■ LISTED RECORDS:
-*-*-

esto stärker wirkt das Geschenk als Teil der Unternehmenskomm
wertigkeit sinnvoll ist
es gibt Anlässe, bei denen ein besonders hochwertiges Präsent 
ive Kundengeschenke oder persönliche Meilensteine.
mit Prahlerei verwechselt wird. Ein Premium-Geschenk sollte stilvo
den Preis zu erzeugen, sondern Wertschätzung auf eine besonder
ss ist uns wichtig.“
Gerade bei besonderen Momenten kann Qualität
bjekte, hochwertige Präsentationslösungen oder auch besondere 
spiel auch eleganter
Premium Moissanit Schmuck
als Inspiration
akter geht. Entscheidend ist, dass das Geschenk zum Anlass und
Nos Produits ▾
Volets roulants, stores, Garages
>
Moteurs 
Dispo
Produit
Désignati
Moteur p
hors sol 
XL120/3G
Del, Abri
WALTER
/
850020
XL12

-*-*-

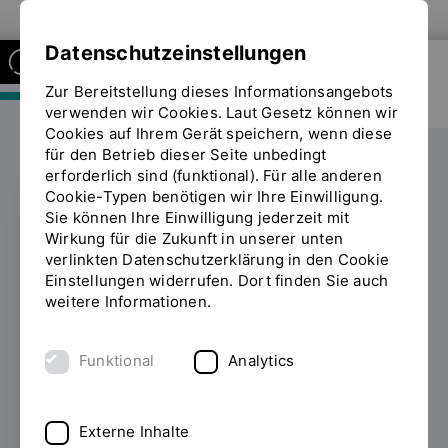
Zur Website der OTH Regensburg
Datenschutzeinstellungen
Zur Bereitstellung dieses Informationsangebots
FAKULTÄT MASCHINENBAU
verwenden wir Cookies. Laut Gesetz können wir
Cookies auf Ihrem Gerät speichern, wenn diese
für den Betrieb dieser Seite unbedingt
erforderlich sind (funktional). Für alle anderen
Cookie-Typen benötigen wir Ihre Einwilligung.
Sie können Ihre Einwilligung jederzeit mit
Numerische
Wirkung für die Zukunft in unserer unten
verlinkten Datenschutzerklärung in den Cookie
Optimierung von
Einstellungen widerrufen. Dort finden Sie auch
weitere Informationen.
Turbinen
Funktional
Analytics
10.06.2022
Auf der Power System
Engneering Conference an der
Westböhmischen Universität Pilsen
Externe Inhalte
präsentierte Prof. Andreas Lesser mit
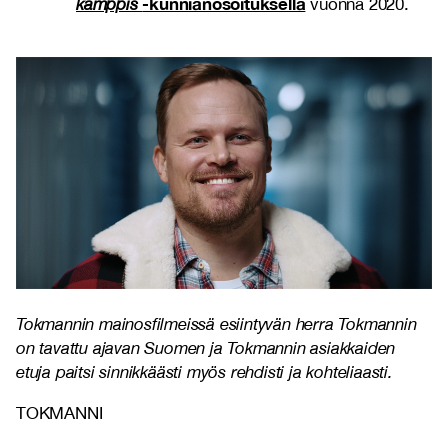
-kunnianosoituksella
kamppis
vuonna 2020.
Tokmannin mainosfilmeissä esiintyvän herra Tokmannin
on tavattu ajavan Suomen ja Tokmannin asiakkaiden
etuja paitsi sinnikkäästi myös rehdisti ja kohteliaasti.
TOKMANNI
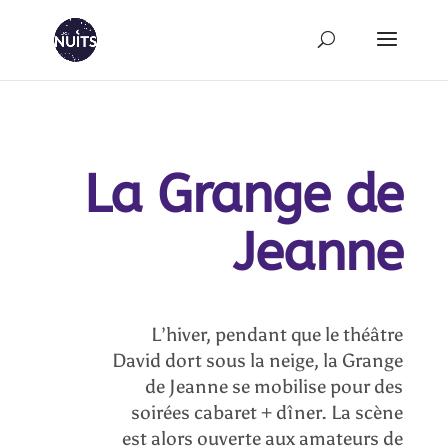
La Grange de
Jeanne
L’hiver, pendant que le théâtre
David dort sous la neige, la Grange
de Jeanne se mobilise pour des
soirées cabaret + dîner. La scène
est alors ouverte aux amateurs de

-*-*-

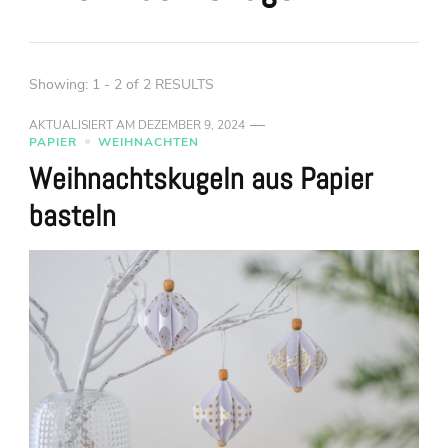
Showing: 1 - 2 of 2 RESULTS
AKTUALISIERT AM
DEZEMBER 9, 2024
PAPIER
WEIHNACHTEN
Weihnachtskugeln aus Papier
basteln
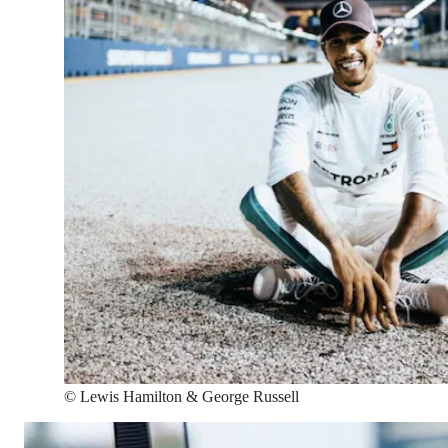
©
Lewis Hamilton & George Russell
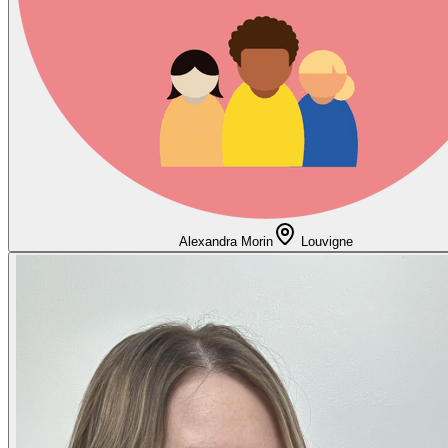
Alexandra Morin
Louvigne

-*-*-

Would you write out exactly the lines above, starting at the line containing "Cookie-Typen benötigen wir Ihre Einwilligung." and stopping after the line containing "David dort sous la neige, la Grange"? Omit the pictures.

■ FINISHED TASK:
Cookie-Typen benötigen wir Ihre Einwilligung.
Sie können Ihre Einwilligung jederzeit mit
Numerische
Wirkung für die Zukunft in unserer unten
verlinkten Datenschutzerklärung in den Cookie
Optimierung von
Einstellungen widerrufen. Dort finden Sie auch
weitere Informationen.
Turbinen
Funktional
Analytics
10.06.2022
Auf der Power System
Engneering Conference an der
Westböhmischen Universität Pilsen
Externe Inhalte
präsentierte Prof. Andreas Lesser mit
-kunnianosoituksella
kamppis
vuonna 2020.
Tokmannin mainosfilmeissä esiintyvän herra Tokmannin
on tavattu ajavan Suomen ja Tokmannin asiakkaiden
etuja paitsi sinnikkäästi myös rehdisti ja kohteliaasti.
TOKMANNI
La Grange de
Jeanne
L’hiver, pendant que le théâtre
David dort sous la neige, la Grange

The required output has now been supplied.